[Extracted records]
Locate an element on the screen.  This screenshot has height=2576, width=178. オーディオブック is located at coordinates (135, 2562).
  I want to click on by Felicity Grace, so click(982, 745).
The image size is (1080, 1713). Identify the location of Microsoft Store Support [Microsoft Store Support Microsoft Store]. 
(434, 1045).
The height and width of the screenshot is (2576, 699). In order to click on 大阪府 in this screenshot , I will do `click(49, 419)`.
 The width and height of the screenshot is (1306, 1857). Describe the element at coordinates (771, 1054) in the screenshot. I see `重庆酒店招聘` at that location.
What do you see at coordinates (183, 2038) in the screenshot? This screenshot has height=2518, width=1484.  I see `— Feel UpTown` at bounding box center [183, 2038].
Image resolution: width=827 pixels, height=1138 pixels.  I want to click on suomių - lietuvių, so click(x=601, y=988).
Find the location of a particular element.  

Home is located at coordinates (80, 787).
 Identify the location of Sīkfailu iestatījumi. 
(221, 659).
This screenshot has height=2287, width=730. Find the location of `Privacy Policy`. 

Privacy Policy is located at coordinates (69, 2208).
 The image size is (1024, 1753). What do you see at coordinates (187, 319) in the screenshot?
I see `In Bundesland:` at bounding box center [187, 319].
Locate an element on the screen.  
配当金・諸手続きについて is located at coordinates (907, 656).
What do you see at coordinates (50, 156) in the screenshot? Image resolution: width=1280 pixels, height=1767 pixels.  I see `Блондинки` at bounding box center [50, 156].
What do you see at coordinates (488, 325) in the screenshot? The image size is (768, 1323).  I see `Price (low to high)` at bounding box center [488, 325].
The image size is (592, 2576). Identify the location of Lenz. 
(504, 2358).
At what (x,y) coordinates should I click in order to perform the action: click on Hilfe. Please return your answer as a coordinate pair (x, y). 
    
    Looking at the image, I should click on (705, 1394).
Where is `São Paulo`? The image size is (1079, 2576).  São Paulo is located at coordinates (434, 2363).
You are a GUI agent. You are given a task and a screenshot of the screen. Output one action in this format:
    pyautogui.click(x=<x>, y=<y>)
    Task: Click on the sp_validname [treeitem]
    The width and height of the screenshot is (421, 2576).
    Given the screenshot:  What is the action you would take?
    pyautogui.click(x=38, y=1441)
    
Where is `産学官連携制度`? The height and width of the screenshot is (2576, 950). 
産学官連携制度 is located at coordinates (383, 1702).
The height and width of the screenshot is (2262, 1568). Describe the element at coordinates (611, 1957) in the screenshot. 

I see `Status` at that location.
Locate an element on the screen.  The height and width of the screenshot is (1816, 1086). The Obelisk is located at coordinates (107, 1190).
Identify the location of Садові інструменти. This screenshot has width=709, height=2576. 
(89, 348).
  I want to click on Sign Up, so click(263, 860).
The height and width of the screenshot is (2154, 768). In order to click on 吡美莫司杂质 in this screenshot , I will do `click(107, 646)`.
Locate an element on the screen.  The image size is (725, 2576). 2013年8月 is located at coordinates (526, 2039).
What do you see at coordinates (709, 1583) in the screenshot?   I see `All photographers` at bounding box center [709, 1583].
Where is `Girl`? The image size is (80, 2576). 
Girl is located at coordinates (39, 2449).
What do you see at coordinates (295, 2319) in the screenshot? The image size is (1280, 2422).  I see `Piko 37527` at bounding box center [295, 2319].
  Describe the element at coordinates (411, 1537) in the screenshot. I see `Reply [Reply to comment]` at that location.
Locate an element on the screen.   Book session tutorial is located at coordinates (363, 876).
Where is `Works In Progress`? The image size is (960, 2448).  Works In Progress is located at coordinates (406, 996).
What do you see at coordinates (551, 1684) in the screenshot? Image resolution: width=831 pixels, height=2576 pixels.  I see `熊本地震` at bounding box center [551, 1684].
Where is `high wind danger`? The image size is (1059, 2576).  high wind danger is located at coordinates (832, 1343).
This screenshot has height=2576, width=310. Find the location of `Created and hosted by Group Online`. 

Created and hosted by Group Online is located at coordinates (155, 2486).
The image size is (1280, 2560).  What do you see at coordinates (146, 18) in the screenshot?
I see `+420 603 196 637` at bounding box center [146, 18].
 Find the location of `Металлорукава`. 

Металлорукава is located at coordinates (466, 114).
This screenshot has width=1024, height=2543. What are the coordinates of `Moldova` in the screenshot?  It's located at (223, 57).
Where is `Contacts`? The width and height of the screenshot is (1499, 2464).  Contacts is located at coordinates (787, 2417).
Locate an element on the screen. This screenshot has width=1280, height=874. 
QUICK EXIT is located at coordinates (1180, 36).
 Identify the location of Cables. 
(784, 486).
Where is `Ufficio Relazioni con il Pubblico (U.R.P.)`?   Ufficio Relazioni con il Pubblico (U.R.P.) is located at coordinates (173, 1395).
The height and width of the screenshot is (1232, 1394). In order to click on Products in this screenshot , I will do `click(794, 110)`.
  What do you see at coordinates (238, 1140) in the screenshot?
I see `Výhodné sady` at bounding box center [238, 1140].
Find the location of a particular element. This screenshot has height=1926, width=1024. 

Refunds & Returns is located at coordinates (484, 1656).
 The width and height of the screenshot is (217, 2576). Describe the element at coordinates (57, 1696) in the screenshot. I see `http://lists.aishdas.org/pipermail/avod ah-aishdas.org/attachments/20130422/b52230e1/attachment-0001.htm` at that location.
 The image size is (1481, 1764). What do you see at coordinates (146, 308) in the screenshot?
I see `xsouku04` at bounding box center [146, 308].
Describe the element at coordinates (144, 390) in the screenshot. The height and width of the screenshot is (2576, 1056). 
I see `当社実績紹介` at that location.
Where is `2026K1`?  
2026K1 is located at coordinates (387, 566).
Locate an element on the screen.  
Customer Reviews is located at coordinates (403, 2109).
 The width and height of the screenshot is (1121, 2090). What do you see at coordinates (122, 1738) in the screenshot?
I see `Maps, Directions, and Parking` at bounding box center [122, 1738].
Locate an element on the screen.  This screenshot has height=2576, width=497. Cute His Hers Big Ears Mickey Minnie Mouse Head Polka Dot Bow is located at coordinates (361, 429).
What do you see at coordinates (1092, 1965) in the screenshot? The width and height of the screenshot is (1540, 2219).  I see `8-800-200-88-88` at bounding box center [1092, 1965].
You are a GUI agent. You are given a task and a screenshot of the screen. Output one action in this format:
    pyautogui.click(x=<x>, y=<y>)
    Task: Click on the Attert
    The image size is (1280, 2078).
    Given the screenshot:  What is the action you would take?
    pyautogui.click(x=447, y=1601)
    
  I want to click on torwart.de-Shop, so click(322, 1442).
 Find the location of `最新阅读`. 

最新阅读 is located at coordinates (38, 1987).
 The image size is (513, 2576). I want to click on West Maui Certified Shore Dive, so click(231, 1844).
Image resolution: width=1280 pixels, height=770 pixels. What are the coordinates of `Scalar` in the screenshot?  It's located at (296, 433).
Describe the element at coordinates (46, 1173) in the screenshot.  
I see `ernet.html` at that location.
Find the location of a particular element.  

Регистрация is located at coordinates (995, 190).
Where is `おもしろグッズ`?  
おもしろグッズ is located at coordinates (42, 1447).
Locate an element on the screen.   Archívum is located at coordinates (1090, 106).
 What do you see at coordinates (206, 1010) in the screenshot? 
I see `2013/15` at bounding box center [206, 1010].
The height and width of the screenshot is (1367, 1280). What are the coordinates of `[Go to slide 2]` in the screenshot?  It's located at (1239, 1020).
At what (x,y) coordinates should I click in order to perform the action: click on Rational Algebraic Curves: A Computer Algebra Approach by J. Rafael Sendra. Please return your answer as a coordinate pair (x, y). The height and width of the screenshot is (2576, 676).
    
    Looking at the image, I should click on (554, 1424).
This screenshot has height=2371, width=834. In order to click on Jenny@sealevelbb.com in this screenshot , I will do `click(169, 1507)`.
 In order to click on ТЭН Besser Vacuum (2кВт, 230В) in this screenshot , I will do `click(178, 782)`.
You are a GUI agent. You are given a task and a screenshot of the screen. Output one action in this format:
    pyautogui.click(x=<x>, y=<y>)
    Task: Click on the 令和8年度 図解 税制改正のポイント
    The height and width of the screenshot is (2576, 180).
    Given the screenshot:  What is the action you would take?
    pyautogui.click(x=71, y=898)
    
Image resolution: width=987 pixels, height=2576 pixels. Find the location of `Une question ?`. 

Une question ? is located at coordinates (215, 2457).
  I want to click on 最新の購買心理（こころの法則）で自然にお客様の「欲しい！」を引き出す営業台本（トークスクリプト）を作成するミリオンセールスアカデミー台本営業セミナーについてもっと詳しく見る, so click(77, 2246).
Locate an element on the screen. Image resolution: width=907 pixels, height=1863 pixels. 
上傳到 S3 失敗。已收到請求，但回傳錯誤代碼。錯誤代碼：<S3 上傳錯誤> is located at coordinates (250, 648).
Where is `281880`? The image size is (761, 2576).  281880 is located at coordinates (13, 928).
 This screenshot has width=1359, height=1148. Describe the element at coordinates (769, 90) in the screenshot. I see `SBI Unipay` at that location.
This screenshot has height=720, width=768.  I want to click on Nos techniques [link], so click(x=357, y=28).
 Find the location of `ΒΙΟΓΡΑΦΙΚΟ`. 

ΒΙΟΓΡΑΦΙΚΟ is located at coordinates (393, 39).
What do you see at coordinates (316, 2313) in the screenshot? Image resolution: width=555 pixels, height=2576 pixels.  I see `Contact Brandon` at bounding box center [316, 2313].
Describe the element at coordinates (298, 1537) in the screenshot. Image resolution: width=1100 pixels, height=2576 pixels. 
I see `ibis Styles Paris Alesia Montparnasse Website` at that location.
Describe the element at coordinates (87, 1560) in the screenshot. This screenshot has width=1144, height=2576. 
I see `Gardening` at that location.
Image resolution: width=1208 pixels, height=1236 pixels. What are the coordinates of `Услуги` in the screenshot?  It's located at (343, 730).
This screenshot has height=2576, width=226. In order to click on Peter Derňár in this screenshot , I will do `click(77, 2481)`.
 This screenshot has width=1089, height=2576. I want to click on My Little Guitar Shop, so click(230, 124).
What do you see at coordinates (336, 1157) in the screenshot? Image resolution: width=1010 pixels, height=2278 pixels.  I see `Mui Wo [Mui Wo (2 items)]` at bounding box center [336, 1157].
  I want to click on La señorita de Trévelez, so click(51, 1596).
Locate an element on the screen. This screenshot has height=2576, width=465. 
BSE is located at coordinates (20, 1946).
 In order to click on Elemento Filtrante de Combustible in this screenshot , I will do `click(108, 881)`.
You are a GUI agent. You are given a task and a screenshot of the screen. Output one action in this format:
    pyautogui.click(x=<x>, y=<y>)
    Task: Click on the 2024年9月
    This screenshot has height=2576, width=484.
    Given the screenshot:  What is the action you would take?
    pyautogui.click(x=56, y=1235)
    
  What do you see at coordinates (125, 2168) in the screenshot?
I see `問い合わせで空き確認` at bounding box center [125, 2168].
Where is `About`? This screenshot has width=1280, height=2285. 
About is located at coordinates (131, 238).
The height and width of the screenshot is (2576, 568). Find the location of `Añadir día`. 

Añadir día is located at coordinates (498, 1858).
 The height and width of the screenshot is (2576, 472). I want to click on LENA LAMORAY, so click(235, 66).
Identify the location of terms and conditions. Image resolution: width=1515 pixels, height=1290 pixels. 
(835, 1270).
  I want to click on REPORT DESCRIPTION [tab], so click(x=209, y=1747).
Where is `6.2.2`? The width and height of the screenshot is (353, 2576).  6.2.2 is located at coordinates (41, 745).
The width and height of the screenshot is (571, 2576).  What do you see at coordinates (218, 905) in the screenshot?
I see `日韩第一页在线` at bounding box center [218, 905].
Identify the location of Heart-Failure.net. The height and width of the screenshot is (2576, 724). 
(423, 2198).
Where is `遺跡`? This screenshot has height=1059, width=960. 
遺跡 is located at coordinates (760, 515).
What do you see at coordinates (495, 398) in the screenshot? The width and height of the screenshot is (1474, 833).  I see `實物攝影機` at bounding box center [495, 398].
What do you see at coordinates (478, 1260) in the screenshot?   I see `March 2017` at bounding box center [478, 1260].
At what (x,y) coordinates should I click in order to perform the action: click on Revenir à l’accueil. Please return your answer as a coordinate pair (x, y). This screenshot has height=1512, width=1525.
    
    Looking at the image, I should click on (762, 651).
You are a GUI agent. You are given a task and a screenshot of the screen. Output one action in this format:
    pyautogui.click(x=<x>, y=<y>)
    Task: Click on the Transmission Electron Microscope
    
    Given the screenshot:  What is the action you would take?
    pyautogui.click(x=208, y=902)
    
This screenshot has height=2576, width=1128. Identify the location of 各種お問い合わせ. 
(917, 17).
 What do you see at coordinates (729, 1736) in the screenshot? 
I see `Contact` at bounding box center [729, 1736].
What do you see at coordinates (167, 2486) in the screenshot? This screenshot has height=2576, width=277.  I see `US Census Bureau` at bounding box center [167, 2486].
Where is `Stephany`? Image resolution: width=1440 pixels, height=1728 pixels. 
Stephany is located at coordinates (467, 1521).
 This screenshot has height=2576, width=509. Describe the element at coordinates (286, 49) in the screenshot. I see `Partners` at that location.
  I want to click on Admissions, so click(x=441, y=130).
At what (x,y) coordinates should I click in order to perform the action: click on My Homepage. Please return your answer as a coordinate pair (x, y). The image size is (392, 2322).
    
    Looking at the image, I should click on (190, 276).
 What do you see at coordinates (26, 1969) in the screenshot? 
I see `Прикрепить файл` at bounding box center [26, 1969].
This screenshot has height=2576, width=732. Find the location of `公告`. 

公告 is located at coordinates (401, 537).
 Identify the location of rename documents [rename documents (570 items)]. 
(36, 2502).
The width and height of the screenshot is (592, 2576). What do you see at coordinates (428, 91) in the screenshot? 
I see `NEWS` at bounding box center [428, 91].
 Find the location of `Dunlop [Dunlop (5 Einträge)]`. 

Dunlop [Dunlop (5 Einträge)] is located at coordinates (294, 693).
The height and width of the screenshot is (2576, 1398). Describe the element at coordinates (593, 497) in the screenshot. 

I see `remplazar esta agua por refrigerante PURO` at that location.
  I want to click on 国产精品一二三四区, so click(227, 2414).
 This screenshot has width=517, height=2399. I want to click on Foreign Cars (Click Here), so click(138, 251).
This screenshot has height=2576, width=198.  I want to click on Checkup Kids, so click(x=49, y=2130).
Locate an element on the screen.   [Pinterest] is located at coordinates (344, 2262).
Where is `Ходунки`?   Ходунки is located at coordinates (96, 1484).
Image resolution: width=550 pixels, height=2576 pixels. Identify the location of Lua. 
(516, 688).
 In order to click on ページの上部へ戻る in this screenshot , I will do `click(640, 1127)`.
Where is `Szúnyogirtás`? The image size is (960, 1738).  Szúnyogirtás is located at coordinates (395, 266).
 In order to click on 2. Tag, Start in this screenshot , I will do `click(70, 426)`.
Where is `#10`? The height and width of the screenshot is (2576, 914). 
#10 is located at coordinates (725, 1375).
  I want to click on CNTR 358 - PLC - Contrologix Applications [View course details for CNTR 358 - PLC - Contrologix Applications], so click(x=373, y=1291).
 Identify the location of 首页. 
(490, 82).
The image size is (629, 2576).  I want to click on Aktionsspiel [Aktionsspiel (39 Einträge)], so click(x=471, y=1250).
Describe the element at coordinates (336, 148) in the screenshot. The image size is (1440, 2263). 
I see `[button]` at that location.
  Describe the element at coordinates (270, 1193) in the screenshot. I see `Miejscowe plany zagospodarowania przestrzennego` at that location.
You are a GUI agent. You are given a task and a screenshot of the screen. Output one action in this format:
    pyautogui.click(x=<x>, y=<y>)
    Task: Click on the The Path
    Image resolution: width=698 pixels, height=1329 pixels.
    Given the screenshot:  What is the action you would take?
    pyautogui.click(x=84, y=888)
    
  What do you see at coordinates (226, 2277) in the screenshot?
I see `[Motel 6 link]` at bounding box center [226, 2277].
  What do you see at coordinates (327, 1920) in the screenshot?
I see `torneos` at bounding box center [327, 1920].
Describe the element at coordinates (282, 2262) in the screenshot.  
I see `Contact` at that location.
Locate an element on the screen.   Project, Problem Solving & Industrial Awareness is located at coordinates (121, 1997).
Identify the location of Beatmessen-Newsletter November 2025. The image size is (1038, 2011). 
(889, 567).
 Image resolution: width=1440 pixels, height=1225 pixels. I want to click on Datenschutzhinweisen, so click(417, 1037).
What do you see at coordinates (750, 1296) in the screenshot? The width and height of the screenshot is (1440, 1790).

**WHAT NEEDS TO BE DONE**
Only the lines with the string "high" are wanted; pick them out of the records above and copy them.

**SOLUTION FOR THIS TASK**
What do you see at coordinates (488, 325) in the screenshot? The image size is (768, 1323).  I see `Price (low to high)` at bounding box center [488, 325].
Where is `high wind danger`? The image size is (1059, 2576).  high wind danger is located at coordinates (832, 1343).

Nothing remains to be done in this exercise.